Researchers at the University of California, Berkeley, have developed an innovative control system for humanoid robots, enabling them to skillfully navigate diverse terrains and obstacles. This AI-driven system draws inspiration from the deep learning frameworks that have transformed large language models (LLM). Its core principle is straightforward: by analyzing recent observations, the AI can predict future states and actions.
Trained entirely in simulation, the system exhibits strong performance in unpredictable real-world conditions. By evaluating past interactions, it dynamically adjusts its behavior to effectively manage new scenarios that it hasn't encountered during its training.
A Robot for All Terrains
Humanoid robots, designed to resemble humans, have the potential to become invaluable assistants capable of performing various physical and cognitive tasks. However, creating versatile humanoid robots poses significant challenges, particularly in developing a flexible control system.
Traditional robotic control systems often lack adaptability, designed for specific tasks and struggling to handle the unpredictability of real-world terrains and visual conditions. This rigidity confines their utility to controlled environments.
Consequently, there is an increasing focus on learning-based methods for robotic control. Such systems can adjust their behavior based on data collected from simulations or direct environmental interactions.
The control system from U.C. Berkeley promises to adeptly guide humanoid robots through a range of scenarios. Deployed on Digit, a full-sized, general-purpose humanoid robot, this system demonstrates exceptional outdoor walking capabilities, reliably navigating everyday human environments like walkways, sidewalks, tracks, and open fields. The robot skillfully traverses various surfaces—including concrete, rubber, and grass—without falling.
The researchers report, “We found that our controller was able to walk over all of the tested terrains reliably and were comfortable deploying it without a safety gantry. Over the course of a week of testing in outdoor environments, we did not observe any falls.”
Moreover, the robot has been rigorously tested for resilience against disturbances. It effectively manages unexpected steps, random objects in its path, and even projectiles, maintaining stability when pushed or pulled.
Robot Control with Transformers
While various humanoid robots showcase impressive abilities, this new system stands out for its training and deployment methodology.
The AI control model was trained purely in simulation, utilizing thousands of domains and tens of billions of scenarios within Isaac Gym, a high-performance physics simulation environment. This extensive simulated experience seamlessly transfers to real-world applications without additional fine-tuning, a process known as sim-to-real transfer. Notably, the system exhibited emergent abilities in real-world scenarios, such as navigating steps that weren't explicitly covered during training.
Central to this system is a "causal transformer," a deep learning model that processes historical proprioceptive observations and actions. This transformer effectively identifies the relevance of specific information—like gait patterns and contact states—pertinent to the robot's observations.
Transformers, known for their success in large language models, are particularly skilled at predicting subsequent elements in extensive data sequences. The causal transformer utilized in this robot learns from sequences of observations and actions, allowing it to anticipate the consequences of its behavior, adapting dynamically to varying landscapes, even unfamiliar ones.

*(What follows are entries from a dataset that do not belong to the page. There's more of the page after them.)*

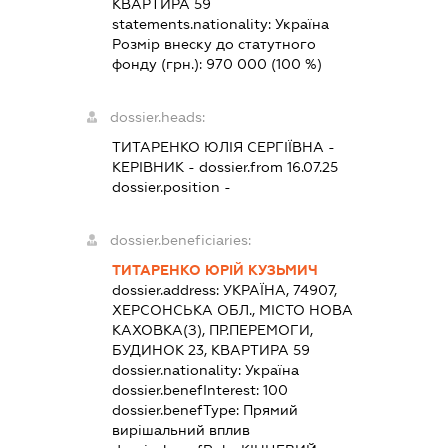
КВАРТИРА 59
statements.nationality:
Україна
Розмір внеску до статутного
фонду (грн.):
970 000
(100 %)
dossier.heads:
ТИТАРЕНКО ЮЛІЯ СЕРГІЇВНА
-
КЕРІВНИК
- dossier.from 16.07.25
dossier.position -
dossier.beneficiaries:
ТИТАРЕНКО ЮРІЙ КУЗЬМИЧ
dossier.address:
УКРАЇНА, 74907,
ХЕРСОНСЬКА ОБЛ., МІСТО НОВА
КАХОВКА(З), ПР.ПЕРЕМОГИ,
БУДИНОК 23, КВАРТИРА 59
dossier.nationality:
Україна
dossier.benefInterest:
100
dossier.benefType:
Прямий
вирішальний вплив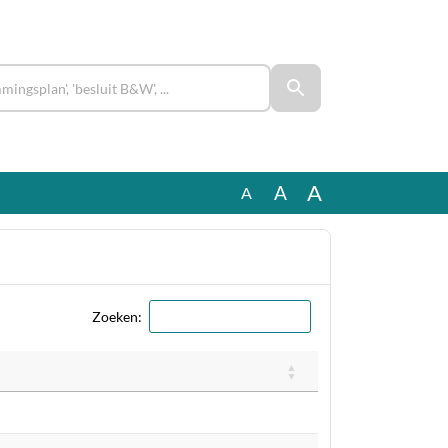
A
A
A
Zoeken: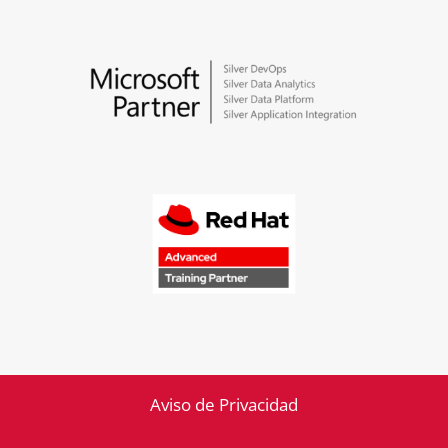
Aviso de Privacidad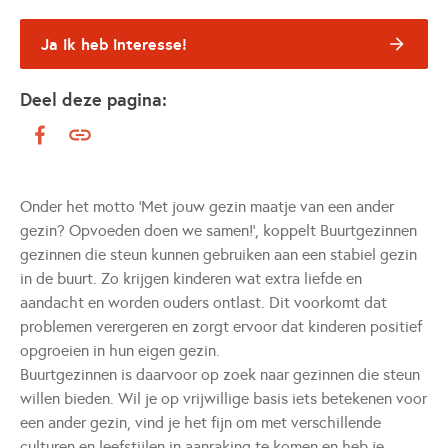
Ja ik heb interesse!
Deel deze pagina:
Onder het motto 'Met jouw gezin maatje van een ander
gezin? Opvoeden doen we samen!’, koppelt Buurtgezinnen
gezinnen die steun kunnen gebruiken aan een stabiel gezin
in de buurt. Zo krijgen kinderen wat extra liefde en
aandacht en worden ouders ontlast. Dit voorkomt dat
problemen verergeren en zorgt ervoor dat kinderen positief
opgroeien in hun eigen gezin.
Buurtgezinnen is daarvoor op zoek naar gezinnen die steun
willen bieden. Wil je op vrijwillige basis iets betekenen voor
een ander gezin, vind je het fijn om met verschillende
culturen en leefstijlen in aanraking te komen en heb je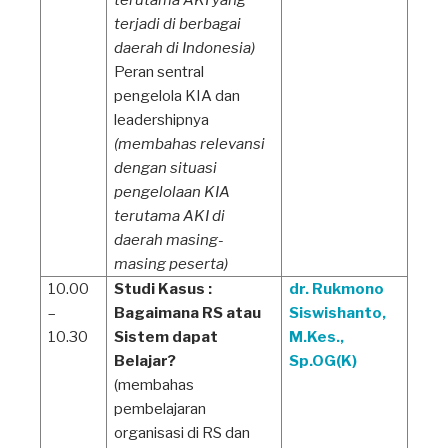
terutama AKI yang
terjadi di berbagai
daerah di Indonesia)
Peran sentral
pengelola KIA dan
leadershipnya
(membahas relevansi
dengan situasi
pengelolaan KIA
terutama AKI di
daerah masing-
masing peserta)
10.00
Studi Kasus :
dr. Rukmono
–
Bagaimana RS atau
Siswishanto,
10.30
Sistem dapat
M.Kes.,
Belajar?
Sp.OG(K)
(membahas
pembelajaran
organisasi di RS dan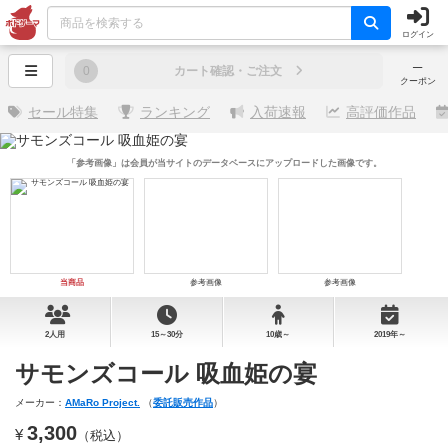
ログイン
─
0
カート確認・ご注文
クーポン
セール特集
ランキング
入荷速報
高評価作品
「参考画像」は会員が当サイトのデータベースにアップロードした画像です。
当商品
参考画像
参考画像
2人用
15～30分
10歳～
2019年～
サモンズコール 吸血姫の宴
メーカー：
AMaRo Project.
（
委託販売作品
）
3,300
¥
（税込）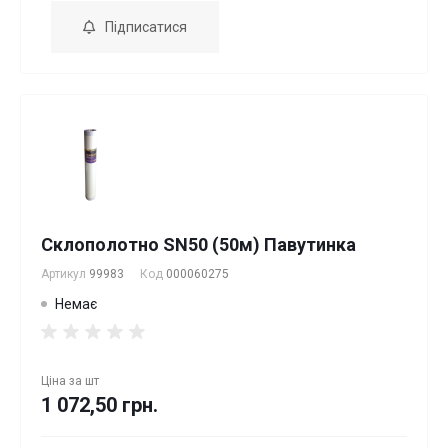
Підписатися
Склополотно SN50 (50м) Павутинка
Артикул
99983
Код
000060275
Немає
Ціна за
шт
1 072,50 грн.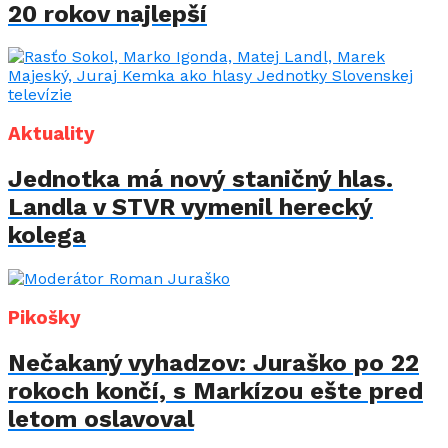
20 rokov najlepší
Aktuality
Jednotka má nový staničný hlas.
Landla v STVR vymenil herecký
kolega
Pikošky
Nečakaný vyhadzov: Juraško po 22
rokoch končí, s Markízou ešte pred
letom oslavoval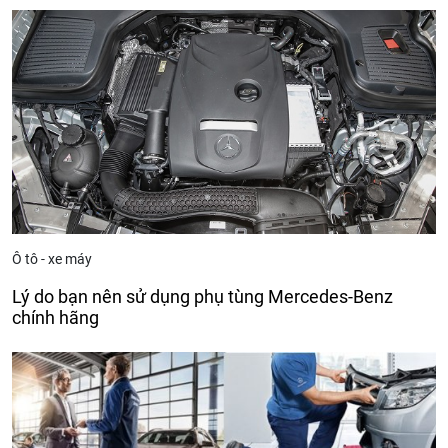
Ô tô - xe máy
Lý do bạn nên sử dụng phụ tùng Mercedes-Benz
chính hãng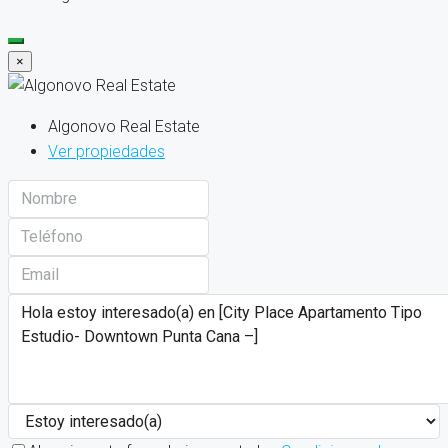
×
Algonovo Real Estate
Ver propiedades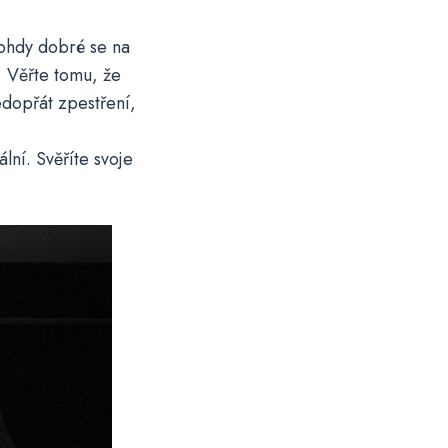
nohdy dobré se na
. Věřte tomu, že
edopřát zpestření,
lní. Svěříte svoje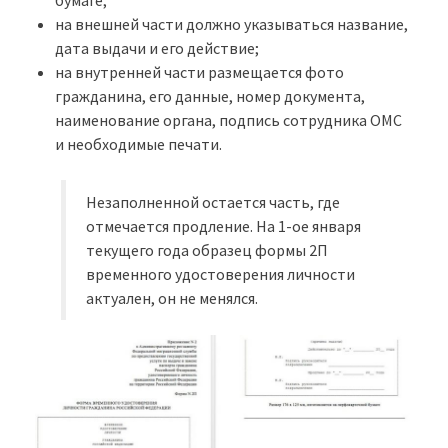
бумаге;
на внешней части должно указываться название,
дата выдачи и его действие;
на внутренней части размещается фото
гражданина, его данные, номер документа,
наименование органа, подпись сотрудника ОМС
и необходимые печати.
Незаполненной остается часть, где
отмечается продление. На 1-ое января
текущего года образец формы 2П
временного удостоверения личности
актуален, он не менялся.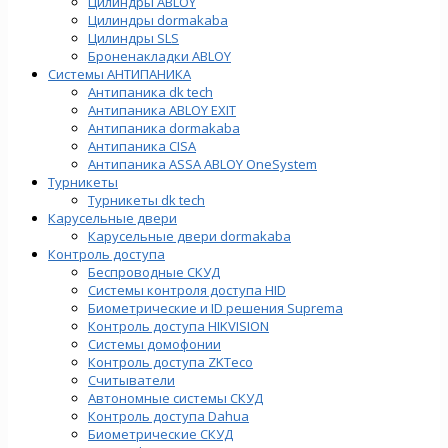
Цилиндры ABLOY
Цилиндры dormakaba
Цилиндры SLS
Броненакладки ABLOY
Системы АНТИПАНИКА
Антипаника dk tech
Антипаника ABLOY EXIT
Антипаника dormakaba
Антипаника СISA
Антипаника ASSA ABLOY OneSystem
Турникеты
Турникеты dk tech
Карусельные двери
Карусельные двери dormakaba
Контроль доступа
Беспроводные СКУД
Системы контроля доступа HID
Биометрические и ID решения Suprema
Контроль доступа HIKVISION
Системы домофонии
Контроль доступа ZKTeco
Считыватели
Автономные системы СКУД
Контроль доступа Dahua
Биометрические СКУД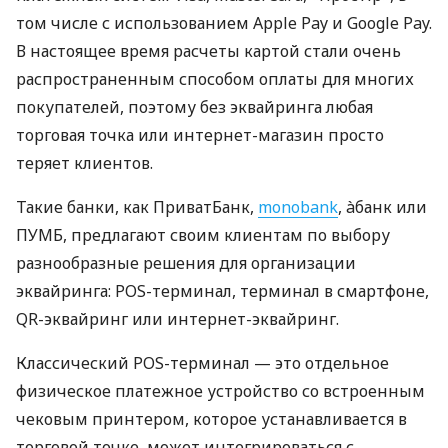
том числе с использованием Apple Pay и Google Pay.
В настоящее время расчеты картой стали очень
распространенным способом оплаты для многих
покупателей, поэтому без эквайринга любая
торговая точка или интернет-магазин просто
теряет клиентов.
Такие банки, как ПриватБанк,
monobank
, àбанк или
ПУМБ, предлагают своим клиентам по выбору
разнообразные решения для организации
эквайринга: POS-терминал, терминал в смартфоне,
QR-эквайринг или интернет-эквайринг.
Классический POS-терминал — это отдельное
физическое платежное устройство со встроенным
чековым принтером, которое устанавливается в
торговой точке, может интегрироваться с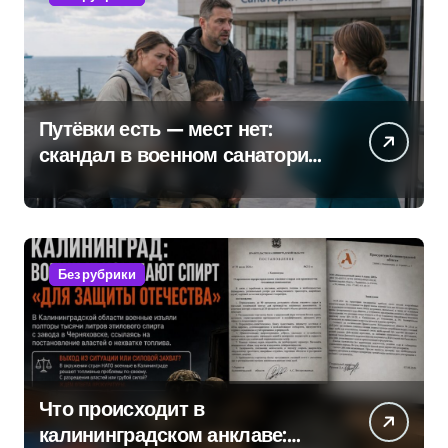
Путёвки есть — мест нет:
скандал в военном санатории
Владивостока
Без рубрики
Что происходит в
калининградском анклаве: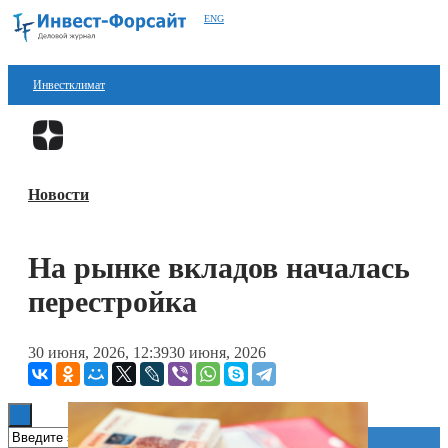
ENG
Инвестклимат
Финансы
Перейти в
Дзен
Инвестиции
Новости
Блокчейн
Стартапы
На рынке вкладов началась
Технологии
перестройка
ESG
30 июня, 2026, 12:39
30 июня, 2026
Книги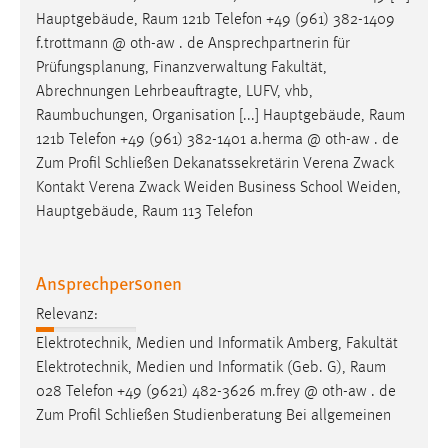
Hauptgebäude,
Raum
121b Telefon +49 (961) 382-1409
f.trottmann @ oth-aw . de Ansprechpartnerin für
Prüfungsplanung, Finanzverwaltung Fakultät,
Abrechnungen Lehrbeauftragte, LUFV, vhb,
Raumbuchungen
, Organisation [...] Hauptgebäude,
Raum
121b Telefon +49 (961) 382-1401 a.herma @ oth-aw . de
Zum Profil Schließen Dekanatssekretärin Verena Zwack
Kontakt Verena Zwack Weiden Business School Weiden,
Hauptgebäude,
Raum
113 Telefon
Ansprechpersonen
Relevanz:
Elektrotechnik, Medien und Informatik Amberg, Fakultät
Elektrotechnik, Medien und Informatik (Geb. G),
Raum
028 Telefon +49 (9621) 482-3626 m.frey @ oth-aw . de
Zum Profil Schließen Studienberatung Bei allgemeinen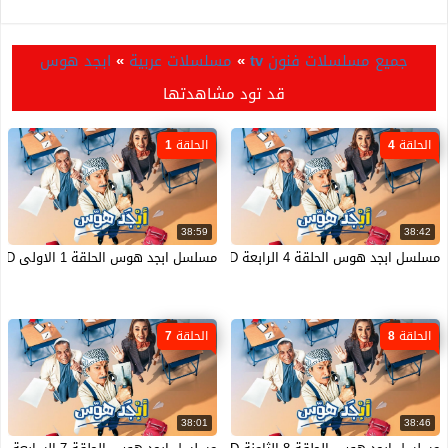
جميع مسلسلات فنون tv
»
مسلسلات عربية
»
ابجد هوس
قد تود مشاهدتها
الحلقة 4
الحلقة 1
38:59
38:42
مسلسل ابجد هوس الحلقة 4 الرابعة HD
مسلسل ابجد هوس الحلقة 1 الاولى HD
الحلقة 8
الحلقة 7
38:01
38:46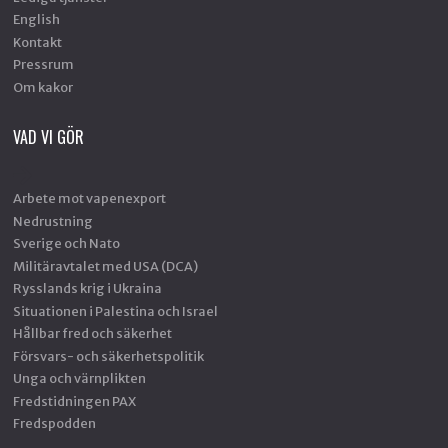
English
Kontakt
Pressrum
Om kakor
VAD VI GÖR
Arbete mot vapenexport
Nedrustning
Sverige och Nato
Militäravtalet med USA (DCA)
Rysslands krig i Ukraina
Situationen i Palestina och Israel
Hållbar fred och säkerhet
Försvars- och säkerhetspolitik
Unga och värnplikten
Fredstidningen PAX
Fredspodden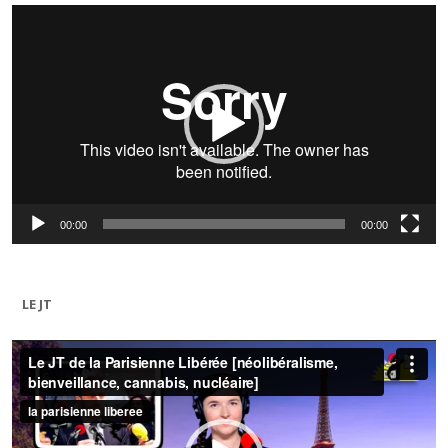
Lecteur
vidéo
00:00
00:00
LE JT
Lecteur
vidéo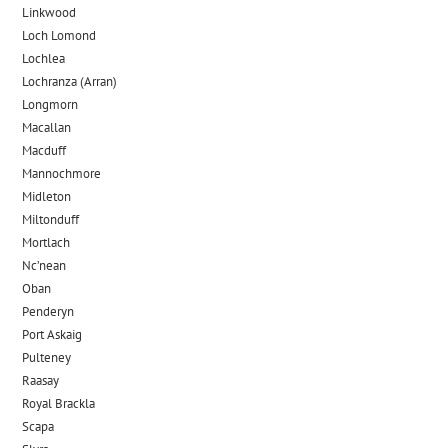
Linkwood
Loch Lomond
Lochlea
Lochranza (Arran)
Longmorn
Macallan
Macduff
Mannochmore
Midleton
Miltonduff
Mortlach
Nc’nean
Oban
Penderyn
Port Askaig
Pulteney
Raasay
Royal Brackla
Scapa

The researchers state, “We hypothesize that the history of observations and actions implicitly encodes the information about the world that a powerful transformer model can use to adapt its behavior dynamically at test time.” This concept, termed “in-context adaptation,” parallels how language models utilize contextual information to learn new tasks and refine outputs during inference.
Transformers have proven to be superior to other sequential models, such as temporal convolutional networks (TCN) and long short-term memory networks (LSTM). Their architecture supports scalability with additional data and computational resources, and they can be enhanced by integrating various input modalities.
In the past year, transformers have emerged as valuable tools within the robotics community, with multiple models leveraging their versatility to enhance robotic capabilities. They offer substantial benefits, including improved encoding of different modalities and translating high-level natural language instructions into specific planning steps for robots.
The researchers conclude, “Analogous to fields like vision and language, we believe that transformers may facilitate our future progress in scaling learning approaches for real-world humanoid locomotion.”